Segment Open

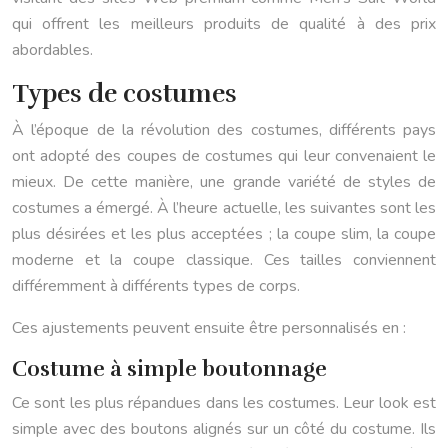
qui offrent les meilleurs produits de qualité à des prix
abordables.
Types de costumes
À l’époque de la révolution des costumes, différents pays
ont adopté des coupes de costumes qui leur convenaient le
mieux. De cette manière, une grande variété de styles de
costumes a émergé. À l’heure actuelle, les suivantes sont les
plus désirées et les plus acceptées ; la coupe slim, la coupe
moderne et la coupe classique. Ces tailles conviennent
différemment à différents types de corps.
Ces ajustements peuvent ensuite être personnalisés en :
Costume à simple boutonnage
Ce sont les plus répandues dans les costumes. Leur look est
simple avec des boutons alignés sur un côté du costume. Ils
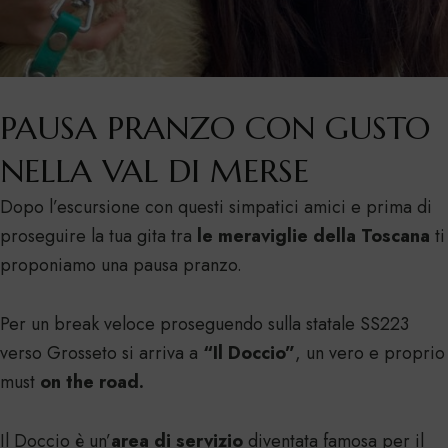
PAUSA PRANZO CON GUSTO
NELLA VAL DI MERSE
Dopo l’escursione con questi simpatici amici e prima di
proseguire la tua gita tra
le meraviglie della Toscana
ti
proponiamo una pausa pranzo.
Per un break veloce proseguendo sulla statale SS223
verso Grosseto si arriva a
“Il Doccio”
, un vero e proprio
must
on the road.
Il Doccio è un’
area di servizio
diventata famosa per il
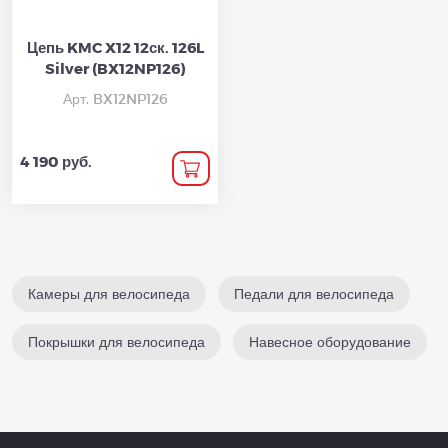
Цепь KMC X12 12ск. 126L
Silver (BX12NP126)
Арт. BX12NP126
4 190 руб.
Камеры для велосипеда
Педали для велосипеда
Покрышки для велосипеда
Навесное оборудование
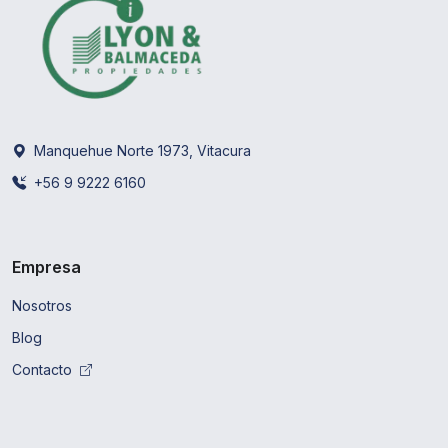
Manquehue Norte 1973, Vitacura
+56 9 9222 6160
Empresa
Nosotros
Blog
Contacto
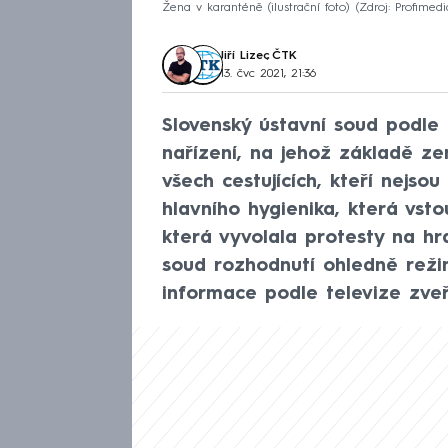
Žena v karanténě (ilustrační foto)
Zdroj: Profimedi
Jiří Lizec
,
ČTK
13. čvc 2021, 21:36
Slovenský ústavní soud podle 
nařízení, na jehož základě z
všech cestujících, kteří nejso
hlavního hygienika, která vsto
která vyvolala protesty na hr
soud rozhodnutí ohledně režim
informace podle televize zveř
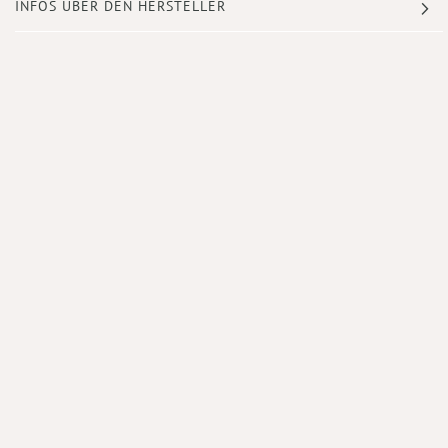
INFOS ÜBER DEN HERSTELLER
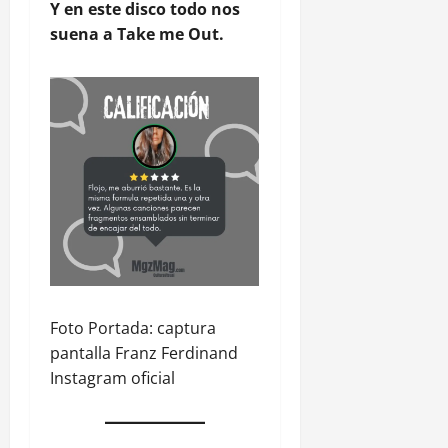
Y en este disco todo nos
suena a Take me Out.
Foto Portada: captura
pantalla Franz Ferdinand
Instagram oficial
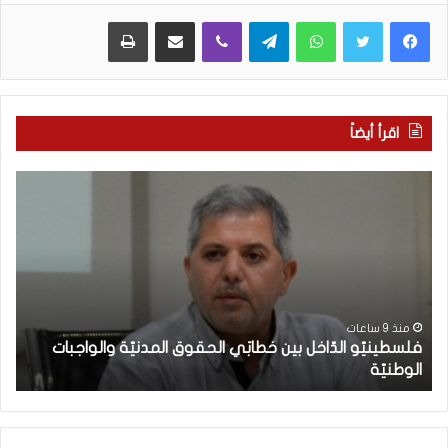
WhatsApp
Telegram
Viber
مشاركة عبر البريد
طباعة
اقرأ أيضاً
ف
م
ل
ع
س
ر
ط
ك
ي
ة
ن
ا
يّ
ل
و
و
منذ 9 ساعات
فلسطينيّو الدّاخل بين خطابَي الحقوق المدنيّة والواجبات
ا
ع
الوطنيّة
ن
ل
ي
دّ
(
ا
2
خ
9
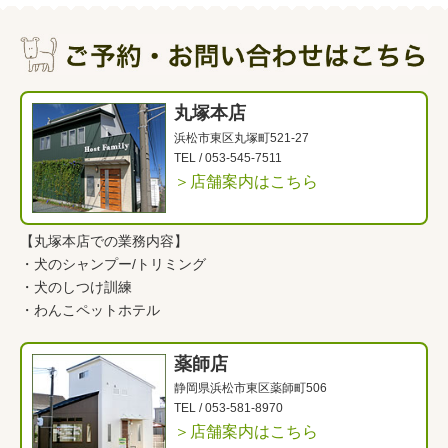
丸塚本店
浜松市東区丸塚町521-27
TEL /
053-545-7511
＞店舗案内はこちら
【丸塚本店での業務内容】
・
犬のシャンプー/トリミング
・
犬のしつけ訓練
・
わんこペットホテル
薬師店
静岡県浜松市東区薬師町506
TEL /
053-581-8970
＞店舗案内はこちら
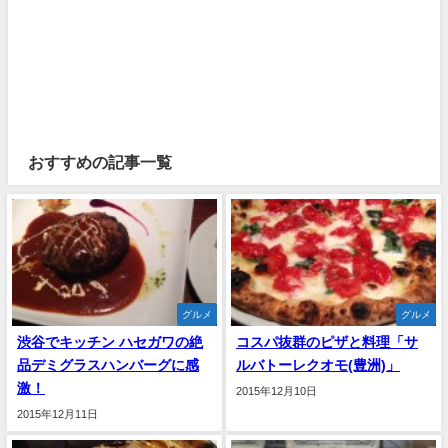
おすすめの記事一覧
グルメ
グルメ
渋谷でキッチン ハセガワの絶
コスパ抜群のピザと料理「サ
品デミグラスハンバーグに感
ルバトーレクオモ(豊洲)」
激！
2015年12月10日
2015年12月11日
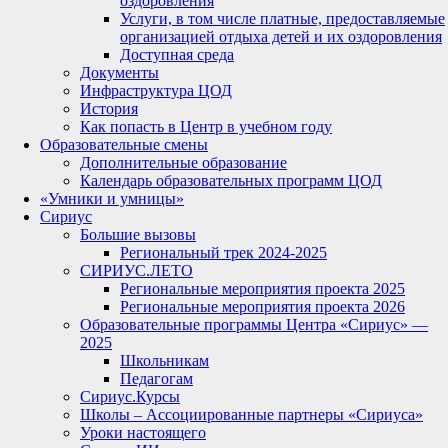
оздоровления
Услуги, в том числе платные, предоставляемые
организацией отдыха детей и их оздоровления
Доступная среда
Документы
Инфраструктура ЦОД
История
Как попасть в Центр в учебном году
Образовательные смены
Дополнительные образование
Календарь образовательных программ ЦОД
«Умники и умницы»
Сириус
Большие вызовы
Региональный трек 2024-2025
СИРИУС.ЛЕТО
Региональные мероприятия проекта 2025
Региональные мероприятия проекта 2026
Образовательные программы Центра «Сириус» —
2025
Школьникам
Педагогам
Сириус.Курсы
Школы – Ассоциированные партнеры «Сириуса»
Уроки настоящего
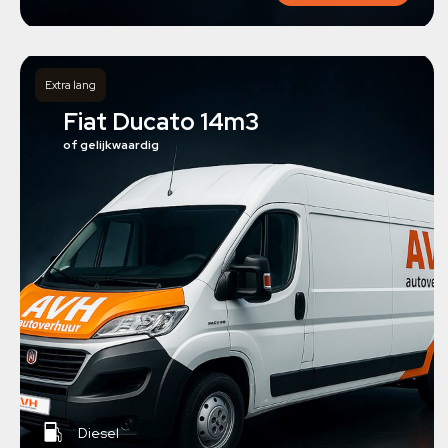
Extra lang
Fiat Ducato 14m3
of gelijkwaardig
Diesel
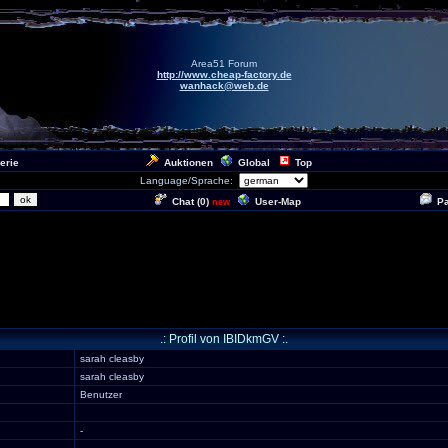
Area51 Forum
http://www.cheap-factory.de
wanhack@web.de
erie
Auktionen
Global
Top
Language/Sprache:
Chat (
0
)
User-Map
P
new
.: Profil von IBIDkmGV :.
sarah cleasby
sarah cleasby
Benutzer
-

Segment Closed
Segment Open

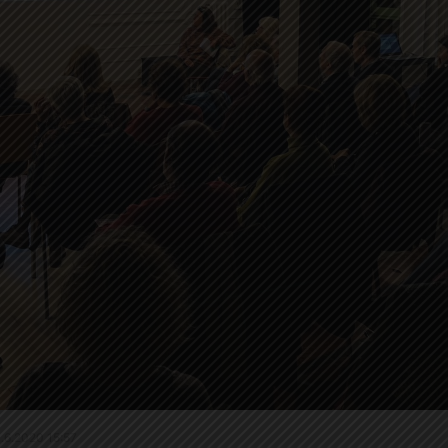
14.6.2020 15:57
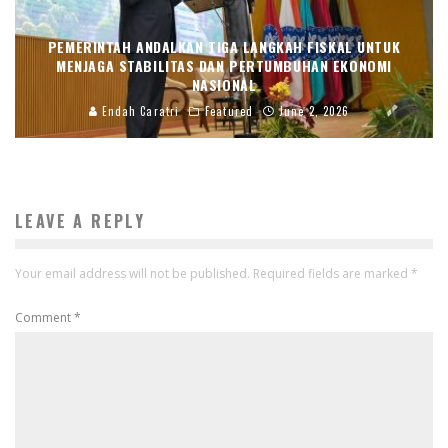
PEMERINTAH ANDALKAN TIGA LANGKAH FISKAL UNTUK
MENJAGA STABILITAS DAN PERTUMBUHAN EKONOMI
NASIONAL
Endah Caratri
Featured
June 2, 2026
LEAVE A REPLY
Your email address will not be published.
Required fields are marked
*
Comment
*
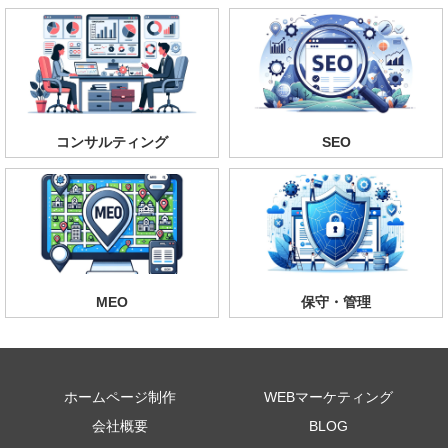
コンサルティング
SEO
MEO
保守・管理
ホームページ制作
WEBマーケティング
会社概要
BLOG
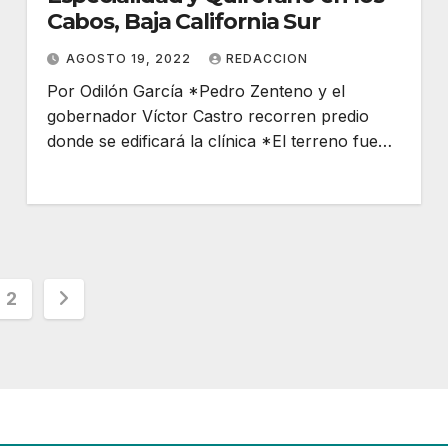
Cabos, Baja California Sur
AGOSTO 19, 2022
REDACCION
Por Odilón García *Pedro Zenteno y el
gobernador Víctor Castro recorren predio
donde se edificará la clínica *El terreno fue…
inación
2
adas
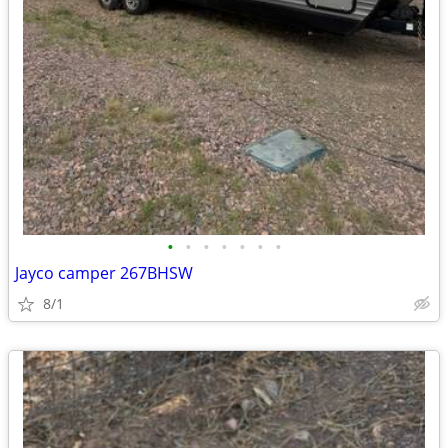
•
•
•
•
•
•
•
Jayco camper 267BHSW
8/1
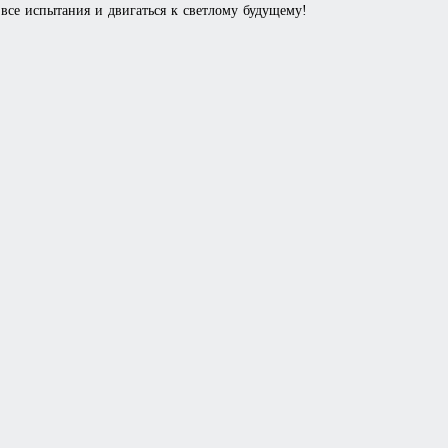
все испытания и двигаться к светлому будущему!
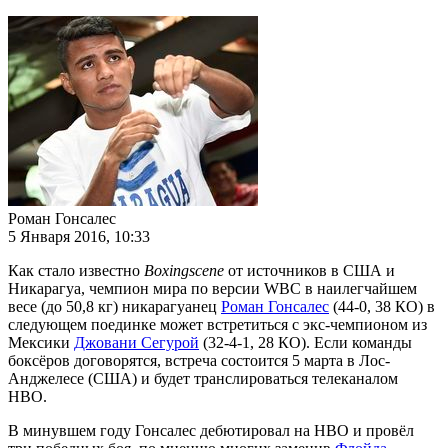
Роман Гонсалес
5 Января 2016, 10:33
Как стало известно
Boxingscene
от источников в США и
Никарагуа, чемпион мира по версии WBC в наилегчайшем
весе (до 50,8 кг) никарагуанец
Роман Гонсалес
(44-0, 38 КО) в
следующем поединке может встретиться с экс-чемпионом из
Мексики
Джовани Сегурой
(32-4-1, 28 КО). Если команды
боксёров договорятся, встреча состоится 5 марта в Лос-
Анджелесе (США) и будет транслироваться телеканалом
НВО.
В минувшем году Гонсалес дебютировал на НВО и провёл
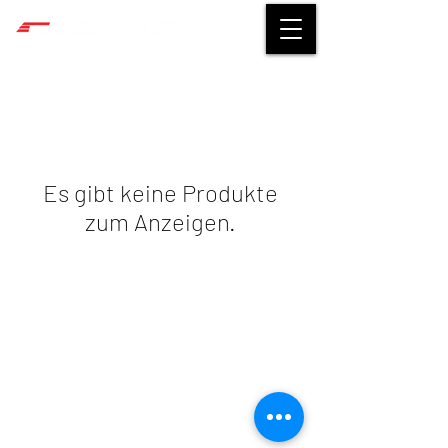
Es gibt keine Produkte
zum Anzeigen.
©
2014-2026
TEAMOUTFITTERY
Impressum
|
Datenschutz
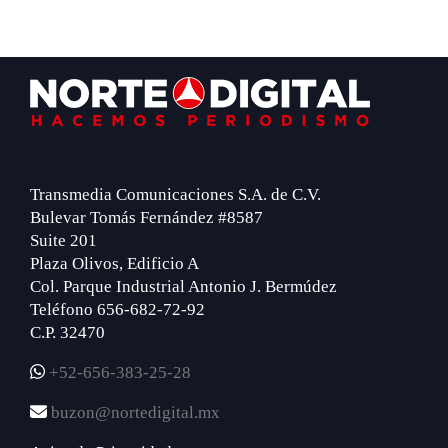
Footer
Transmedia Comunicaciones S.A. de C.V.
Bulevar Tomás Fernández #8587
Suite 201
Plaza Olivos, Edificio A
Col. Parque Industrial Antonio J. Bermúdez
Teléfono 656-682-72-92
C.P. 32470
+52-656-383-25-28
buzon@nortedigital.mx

Segment Closed

State how many lines of the listing hold the string "costumes", and add nothing else.

(YOUR RESPONSE):
5